§ The problem:
The number of lines containing the word "AVTEL" is all you should give; count them in the records below.

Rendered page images

____________

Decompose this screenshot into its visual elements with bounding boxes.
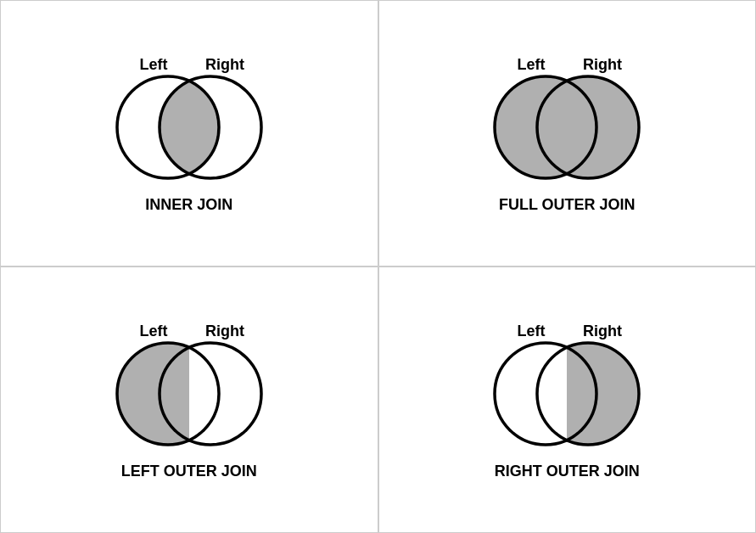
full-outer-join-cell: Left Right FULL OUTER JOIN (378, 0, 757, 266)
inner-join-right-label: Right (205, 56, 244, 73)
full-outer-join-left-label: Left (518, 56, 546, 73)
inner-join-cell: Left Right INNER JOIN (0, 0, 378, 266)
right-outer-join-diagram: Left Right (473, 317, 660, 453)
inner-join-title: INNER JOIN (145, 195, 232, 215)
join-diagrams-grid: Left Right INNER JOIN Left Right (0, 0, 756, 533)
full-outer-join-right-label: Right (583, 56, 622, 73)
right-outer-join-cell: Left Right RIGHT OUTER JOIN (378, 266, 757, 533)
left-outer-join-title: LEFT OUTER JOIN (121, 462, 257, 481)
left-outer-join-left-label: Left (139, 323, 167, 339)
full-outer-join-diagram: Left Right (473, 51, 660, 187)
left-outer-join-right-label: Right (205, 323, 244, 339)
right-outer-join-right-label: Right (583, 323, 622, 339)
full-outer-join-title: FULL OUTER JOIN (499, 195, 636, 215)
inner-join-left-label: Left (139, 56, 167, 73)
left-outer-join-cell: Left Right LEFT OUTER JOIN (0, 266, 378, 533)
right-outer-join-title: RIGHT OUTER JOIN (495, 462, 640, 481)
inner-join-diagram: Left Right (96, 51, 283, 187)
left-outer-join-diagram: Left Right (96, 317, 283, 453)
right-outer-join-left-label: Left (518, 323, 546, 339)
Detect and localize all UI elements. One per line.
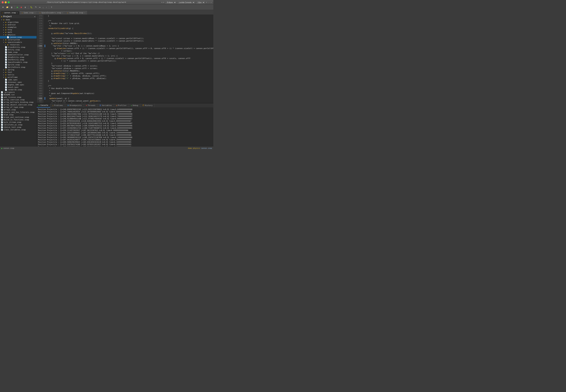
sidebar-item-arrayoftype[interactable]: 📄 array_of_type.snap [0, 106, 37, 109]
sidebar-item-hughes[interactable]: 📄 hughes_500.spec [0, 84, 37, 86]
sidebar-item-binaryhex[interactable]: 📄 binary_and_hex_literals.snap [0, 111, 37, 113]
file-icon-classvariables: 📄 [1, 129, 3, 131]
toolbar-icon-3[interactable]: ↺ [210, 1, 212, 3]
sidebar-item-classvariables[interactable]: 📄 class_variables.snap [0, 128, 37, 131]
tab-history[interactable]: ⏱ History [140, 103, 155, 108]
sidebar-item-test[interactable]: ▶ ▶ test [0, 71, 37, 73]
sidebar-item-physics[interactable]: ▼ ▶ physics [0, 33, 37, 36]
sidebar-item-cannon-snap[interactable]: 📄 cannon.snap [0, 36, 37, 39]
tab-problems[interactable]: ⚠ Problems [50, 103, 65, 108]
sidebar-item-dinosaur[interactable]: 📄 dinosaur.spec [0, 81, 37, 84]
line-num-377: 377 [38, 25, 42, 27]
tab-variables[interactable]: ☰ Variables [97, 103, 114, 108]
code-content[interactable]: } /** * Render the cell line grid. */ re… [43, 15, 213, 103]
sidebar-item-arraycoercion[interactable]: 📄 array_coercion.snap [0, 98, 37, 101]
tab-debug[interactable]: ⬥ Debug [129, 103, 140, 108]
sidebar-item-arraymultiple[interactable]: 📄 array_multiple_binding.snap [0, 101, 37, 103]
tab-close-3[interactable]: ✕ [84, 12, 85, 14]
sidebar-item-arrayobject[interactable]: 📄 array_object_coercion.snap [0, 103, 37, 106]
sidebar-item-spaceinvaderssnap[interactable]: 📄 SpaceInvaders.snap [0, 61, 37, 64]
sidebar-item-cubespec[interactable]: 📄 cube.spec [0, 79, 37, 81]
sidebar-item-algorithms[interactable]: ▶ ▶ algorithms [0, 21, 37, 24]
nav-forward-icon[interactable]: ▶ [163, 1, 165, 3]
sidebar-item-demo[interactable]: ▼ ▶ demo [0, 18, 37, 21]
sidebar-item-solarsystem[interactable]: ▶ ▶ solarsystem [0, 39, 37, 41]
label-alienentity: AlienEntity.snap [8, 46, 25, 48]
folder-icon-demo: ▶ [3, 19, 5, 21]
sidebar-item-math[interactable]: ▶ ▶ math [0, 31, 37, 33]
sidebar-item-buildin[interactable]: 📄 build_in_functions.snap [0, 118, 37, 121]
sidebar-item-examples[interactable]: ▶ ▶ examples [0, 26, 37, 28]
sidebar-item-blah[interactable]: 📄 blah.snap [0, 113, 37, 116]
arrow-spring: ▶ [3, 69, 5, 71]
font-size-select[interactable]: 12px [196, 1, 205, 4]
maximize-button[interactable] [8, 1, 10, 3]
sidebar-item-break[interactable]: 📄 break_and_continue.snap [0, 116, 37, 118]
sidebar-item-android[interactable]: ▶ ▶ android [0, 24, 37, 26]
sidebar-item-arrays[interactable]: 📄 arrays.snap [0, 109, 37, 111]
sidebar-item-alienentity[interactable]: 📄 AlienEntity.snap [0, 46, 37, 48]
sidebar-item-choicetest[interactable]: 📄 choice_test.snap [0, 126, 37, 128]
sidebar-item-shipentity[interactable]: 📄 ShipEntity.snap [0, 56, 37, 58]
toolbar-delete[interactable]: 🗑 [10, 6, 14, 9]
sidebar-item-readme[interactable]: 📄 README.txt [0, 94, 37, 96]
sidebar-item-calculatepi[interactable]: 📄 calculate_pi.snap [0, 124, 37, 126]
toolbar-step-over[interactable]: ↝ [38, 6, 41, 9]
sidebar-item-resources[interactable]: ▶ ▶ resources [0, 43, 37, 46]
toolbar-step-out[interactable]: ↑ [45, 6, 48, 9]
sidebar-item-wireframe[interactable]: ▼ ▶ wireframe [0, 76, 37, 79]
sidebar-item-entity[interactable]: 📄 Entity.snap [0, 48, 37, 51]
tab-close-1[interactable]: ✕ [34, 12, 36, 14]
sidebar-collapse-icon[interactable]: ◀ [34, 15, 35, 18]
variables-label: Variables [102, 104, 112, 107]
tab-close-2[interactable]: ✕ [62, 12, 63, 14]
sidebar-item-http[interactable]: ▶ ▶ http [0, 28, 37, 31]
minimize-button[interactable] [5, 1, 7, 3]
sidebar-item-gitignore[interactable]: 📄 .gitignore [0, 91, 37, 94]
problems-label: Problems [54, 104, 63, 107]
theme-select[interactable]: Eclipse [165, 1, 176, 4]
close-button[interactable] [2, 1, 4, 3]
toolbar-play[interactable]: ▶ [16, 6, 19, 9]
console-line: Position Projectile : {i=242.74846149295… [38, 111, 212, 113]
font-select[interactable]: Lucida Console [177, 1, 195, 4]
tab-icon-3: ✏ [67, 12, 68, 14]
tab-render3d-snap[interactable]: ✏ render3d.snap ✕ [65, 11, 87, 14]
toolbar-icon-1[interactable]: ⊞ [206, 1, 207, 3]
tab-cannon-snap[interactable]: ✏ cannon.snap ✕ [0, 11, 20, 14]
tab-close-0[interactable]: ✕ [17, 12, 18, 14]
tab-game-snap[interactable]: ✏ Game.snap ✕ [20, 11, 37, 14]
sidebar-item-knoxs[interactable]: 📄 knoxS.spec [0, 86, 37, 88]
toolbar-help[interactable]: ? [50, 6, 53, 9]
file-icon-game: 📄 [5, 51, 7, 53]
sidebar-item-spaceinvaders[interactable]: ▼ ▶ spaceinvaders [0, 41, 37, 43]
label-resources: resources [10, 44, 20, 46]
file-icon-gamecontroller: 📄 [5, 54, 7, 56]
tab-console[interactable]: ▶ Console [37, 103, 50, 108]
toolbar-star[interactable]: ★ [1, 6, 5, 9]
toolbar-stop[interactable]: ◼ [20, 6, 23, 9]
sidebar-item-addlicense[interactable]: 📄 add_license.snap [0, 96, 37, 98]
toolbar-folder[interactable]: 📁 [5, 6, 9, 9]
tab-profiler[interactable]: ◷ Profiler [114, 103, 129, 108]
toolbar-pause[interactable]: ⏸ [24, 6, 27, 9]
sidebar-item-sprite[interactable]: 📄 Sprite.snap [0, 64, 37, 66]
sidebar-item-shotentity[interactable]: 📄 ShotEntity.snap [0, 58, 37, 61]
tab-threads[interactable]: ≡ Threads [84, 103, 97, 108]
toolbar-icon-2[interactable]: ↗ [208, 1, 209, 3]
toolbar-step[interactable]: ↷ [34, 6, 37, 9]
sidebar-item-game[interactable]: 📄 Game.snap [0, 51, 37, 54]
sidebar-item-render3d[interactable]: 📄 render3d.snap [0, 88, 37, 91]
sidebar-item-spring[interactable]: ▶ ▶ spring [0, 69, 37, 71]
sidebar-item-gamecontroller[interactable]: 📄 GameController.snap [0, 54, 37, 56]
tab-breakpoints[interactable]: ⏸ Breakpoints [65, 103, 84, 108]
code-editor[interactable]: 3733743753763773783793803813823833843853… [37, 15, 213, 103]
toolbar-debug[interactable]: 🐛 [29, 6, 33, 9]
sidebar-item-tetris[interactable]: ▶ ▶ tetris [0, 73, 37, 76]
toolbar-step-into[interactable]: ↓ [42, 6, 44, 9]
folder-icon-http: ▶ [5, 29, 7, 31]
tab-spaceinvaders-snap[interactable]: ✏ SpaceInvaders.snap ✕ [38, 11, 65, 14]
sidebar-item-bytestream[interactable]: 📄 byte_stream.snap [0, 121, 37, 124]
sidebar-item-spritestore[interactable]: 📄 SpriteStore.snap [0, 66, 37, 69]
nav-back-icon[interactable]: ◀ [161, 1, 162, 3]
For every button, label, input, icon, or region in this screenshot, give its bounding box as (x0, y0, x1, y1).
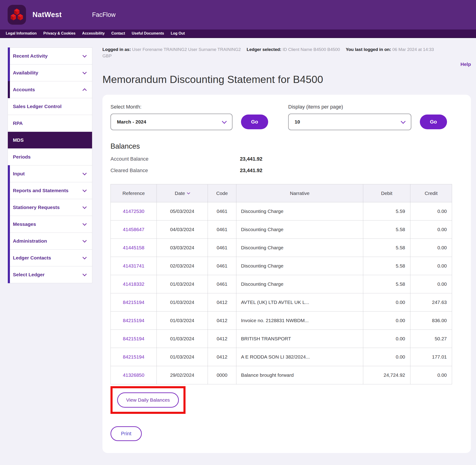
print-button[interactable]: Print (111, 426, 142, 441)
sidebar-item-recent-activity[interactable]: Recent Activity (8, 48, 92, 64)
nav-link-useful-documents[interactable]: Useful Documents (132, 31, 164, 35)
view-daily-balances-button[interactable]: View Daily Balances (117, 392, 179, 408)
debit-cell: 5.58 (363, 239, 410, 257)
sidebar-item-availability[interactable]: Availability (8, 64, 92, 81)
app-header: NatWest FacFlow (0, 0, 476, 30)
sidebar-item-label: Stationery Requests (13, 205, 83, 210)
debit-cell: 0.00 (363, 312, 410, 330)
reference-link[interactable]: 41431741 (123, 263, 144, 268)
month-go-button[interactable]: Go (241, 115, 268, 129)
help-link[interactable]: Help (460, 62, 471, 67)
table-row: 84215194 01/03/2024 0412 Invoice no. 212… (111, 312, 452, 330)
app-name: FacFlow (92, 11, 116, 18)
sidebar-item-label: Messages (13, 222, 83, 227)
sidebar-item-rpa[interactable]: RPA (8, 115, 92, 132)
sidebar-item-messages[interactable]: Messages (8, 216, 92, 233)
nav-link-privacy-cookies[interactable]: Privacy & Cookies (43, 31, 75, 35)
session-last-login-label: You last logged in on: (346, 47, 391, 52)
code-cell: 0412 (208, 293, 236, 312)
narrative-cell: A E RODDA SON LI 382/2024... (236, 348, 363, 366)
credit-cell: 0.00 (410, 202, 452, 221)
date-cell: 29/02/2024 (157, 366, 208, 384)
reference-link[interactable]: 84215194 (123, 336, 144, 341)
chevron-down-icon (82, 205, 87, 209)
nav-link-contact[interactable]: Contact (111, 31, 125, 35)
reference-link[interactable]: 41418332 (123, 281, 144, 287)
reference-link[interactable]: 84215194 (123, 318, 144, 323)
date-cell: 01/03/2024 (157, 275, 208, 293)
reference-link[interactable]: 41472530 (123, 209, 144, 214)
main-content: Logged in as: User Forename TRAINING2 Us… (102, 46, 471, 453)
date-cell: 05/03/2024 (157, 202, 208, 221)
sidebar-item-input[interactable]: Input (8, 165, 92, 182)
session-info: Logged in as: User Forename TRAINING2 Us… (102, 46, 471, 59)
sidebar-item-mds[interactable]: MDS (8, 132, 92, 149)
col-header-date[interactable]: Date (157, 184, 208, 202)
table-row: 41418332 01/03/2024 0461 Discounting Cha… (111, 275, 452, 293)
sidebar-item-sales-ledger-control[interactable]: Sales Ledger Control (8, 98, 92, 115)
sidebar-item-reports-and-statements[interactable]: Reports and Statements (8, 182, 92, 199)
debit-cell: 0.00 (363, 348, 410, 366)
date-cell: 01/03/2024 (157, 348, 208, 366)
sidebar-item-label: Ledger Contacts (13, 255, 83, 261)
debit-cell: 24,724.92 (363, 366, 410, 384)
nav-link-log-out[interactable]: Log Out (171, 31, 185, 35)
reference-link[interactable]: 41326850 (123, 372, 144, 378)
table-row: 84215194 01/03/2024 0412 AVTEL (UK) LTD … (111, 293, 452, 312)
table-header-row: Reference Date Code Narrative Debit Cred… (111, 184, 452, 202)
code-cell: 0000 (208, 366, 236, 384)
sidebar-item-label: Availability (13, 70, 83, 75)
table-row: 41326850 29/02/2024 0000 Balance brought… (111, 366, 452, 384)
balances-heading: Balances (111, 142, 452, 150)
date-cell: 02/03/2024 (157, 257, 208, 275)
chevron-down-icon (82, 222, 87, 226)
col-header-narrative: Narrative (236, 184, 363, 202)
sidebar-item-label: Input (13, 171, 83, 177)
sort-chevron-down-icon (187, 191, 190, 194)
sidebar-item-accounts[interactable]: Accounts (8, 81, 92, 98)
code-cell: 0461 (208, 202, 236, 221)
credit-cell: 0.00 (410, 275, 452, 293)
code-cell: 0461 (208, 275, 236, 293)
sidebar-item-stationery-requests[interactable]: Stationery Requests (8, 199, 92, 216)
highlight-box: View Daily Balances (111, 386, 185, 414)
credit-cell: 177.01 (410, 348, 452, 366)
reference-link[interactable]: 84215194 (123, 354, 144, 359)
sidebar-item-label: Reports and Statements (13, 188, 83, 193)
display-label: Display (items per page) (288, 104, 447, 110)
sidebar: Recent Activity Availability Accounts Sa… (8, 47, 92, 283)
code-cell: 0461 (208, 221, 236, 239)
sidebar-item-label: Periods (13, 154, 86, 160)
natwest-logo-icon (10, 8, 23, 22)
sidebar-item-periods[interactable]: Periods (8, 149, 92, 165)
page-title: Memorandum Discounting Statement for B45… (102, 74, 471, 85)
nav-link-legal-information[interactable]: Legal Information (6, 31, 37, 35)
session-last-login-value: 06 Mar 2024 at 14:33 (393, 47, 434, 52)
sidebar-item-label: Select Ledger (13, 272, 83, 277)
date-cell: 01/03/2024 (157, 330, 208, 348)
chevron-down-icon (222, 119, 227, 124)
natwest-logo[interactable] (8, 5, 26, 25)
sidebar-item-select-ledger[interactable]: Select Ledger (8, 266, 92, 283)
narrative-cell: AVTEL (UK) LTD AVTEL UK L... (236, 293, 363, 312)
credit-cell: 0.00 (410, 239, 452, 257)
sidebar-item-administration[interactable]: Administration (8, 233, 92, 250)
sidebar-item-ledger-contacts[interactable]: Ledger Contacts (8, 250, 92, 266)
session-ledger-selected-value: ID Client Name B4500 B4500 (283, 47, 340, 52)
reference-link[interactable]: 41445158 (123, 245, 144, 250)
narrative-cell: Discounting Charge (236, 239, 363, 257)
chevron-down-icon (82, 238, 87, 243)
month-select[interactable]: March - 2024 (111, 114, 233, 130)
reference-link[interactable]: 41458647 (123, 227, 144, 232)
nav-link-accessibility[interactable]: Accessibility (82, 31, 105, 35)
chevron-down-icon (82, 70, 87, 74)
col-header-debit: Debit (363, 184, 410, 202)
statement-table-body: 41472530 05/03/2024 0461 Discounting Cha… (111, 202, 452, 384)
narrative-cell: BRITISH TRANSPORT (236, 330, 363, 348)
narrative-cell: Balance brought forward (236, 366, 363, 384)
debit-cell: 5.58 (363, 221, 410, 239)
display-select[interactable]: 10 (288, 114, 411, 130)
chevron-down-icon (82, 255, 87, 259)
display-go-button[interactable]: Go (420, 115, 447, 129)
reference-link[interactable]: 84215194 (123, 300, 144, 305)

____________

§ Answer box:
2